4. Cover edge of pie with foil to prevent over browning. Bake at 375 for 25 minutes. Remove foil and bake for additional 25-30 minutes.
5. Remove from oven and sprinkle with pecans and drizzle with caramel.
Salted Caramel Sauce (from my love, Bri!)
1 cup white granulated sugar
1 Tbs Karo corn syrup
1/3 cup water
1/2 tsp salt
1 stick butter, cut into 1/2 inch cubes
1/2 cup heavy cream
1. Have all the ingredients ready to go, poured and measured out before starting this recipe. Sugar cooks quickly, and you won’t have time to search for things. Also, please be careful. Melted sugar is very hot, and can burn you if it touches you.

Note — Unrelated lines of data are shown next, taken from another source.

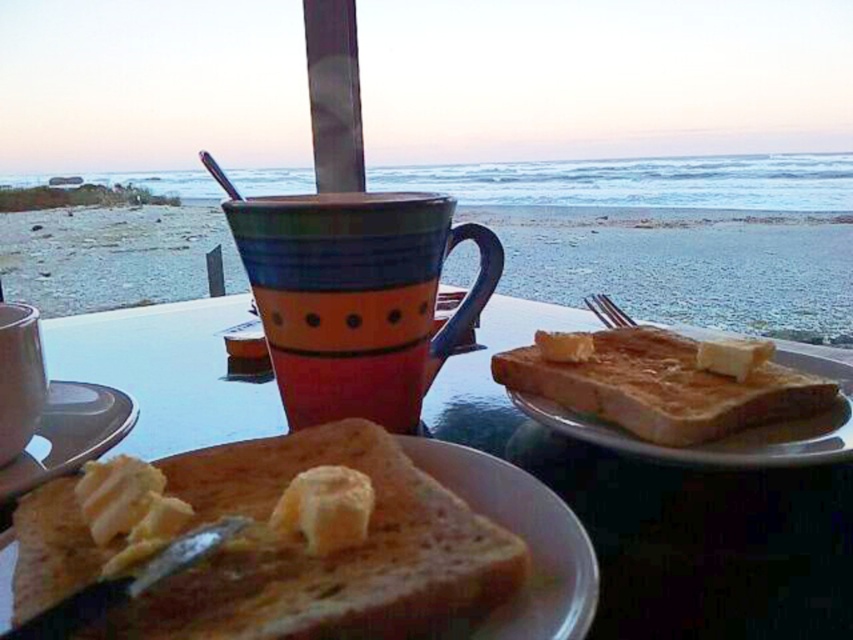 You are a person with a 25 cm long spoon. You want to reach the golden brown toast at right from where you are standing. Can you reach it with your spoon?

The golden brown toast at right is 24.57 centimeters from the viewer. Since your spoon is 25 cm long, you can just barely reach it.

You have a small plate and want to place both the matte ceramic mug at center and the golden brown toast at right on it. Which item will not fit due to size?

The matte ceramic mug at center has a larger size compared to golden brown toast at right, so it will not fit on the small plate.

You are a server at a beachside cafe. You need to deliver a matte ceramic mug at center and golden brown toast at right to a customer seated at the table. The customer asks if you can place both items on the table without them touching. The table is 1.5 meters long. Can you do it?

The matte ceramic mug at center is 1.21 meters away from the golden brown toast at right. Since the table is 1.5 meters long, there is enough space to place both items without them touching as the distance between them is less than the table length. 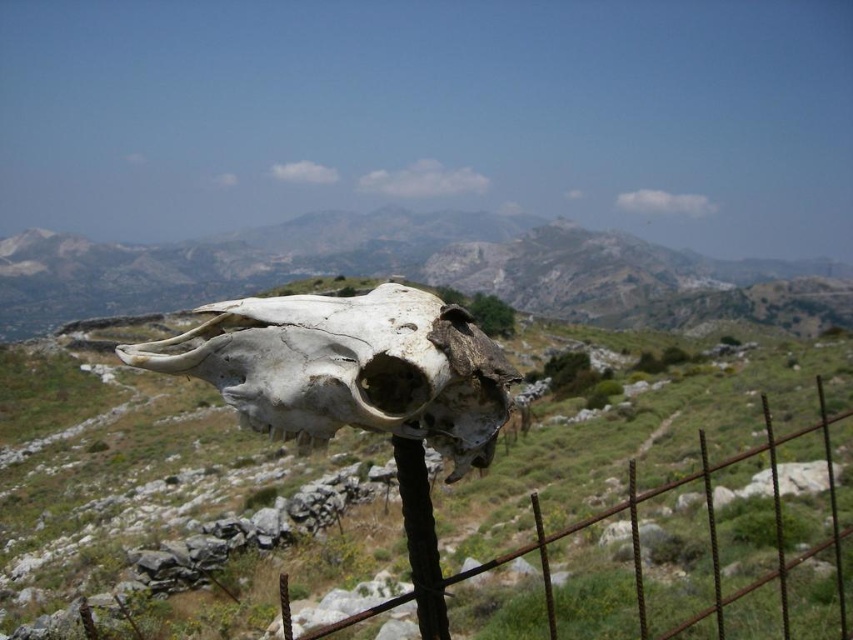 Does white weathered skull at center have a greater width compared to rusty metal fence at center?

Incorrect, white weathered skull at center's width does not surpass rusty metal fence at center's.

This screenshot has height=640, width=853. What do you see at coordinates (349, 369) in the screenshot?
I see `white weathered skull at center` at bounding box center [349, 369].

The image size is (853, 640). What do you see at coordinates (349, 369) in the screenshot?
I see `white weathered skull at center` at bounding box center [349, 369].

Locate an element on the screen. This screenshot has width=853, height=640. white weathered skull at center is located at coordinates (349, 369).

Does gray rocky mountain at center have a greater width compared to white weathered skull at center?

Indeed, gray rocky mountain at center has a greater width compared to white weathered skull at center.

The height and width of the screenshot is (640, 853). In order to click on gray rocky mountain at center in this screenshot , I will do `click(367, 266)`.

What are the coordinates of `gray rocky mountain at center` in the screenshot? It's located at (367, 266).

Does gray rocky mountain at center appear under rusty metal fence at center?

No.

The height and width of the screenshot is (640, 853). I want to click on gray rocky mountain at center, so click(367, 266).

2. Pour the sugar, salt, Karo, and water into a medium to large heavy sauce pot. Whisk it until it all dissolves. It will look like milky white water.
3. Turn the heat all the way up. Whisk it constantly until it starts to boil.
4. When the liquid reaches a rolling boil, you can stop whisking. Whisk it occasionally and watch the color. As all the water boils off, and the sugar starts to melt, it will turn a darker and darker shade of brown.
5. Once it reaches a medium brown, about the color of brown sugar, add the butter and whisk vigorously until all the butter is melted. It will bubble up to about double it’s original volume. The caramel will change to a slightly deeper brown as you add the butter and cream, this is caused by the sugar reacting with the milk fat.
6. When the butter is melted, remove the pot from the heat. Pour in the cream and whisk again until smooth.
7. Allow the caramel to cool in a Pyrex container with a spout. Once cooled, pour it into a plastic squeeze bottle. It will keep for about 3 days on the counter, or for a month in the refrigerator. If you refrigerate it, you can microwave the bottle for 30 seconds to help it pour easier.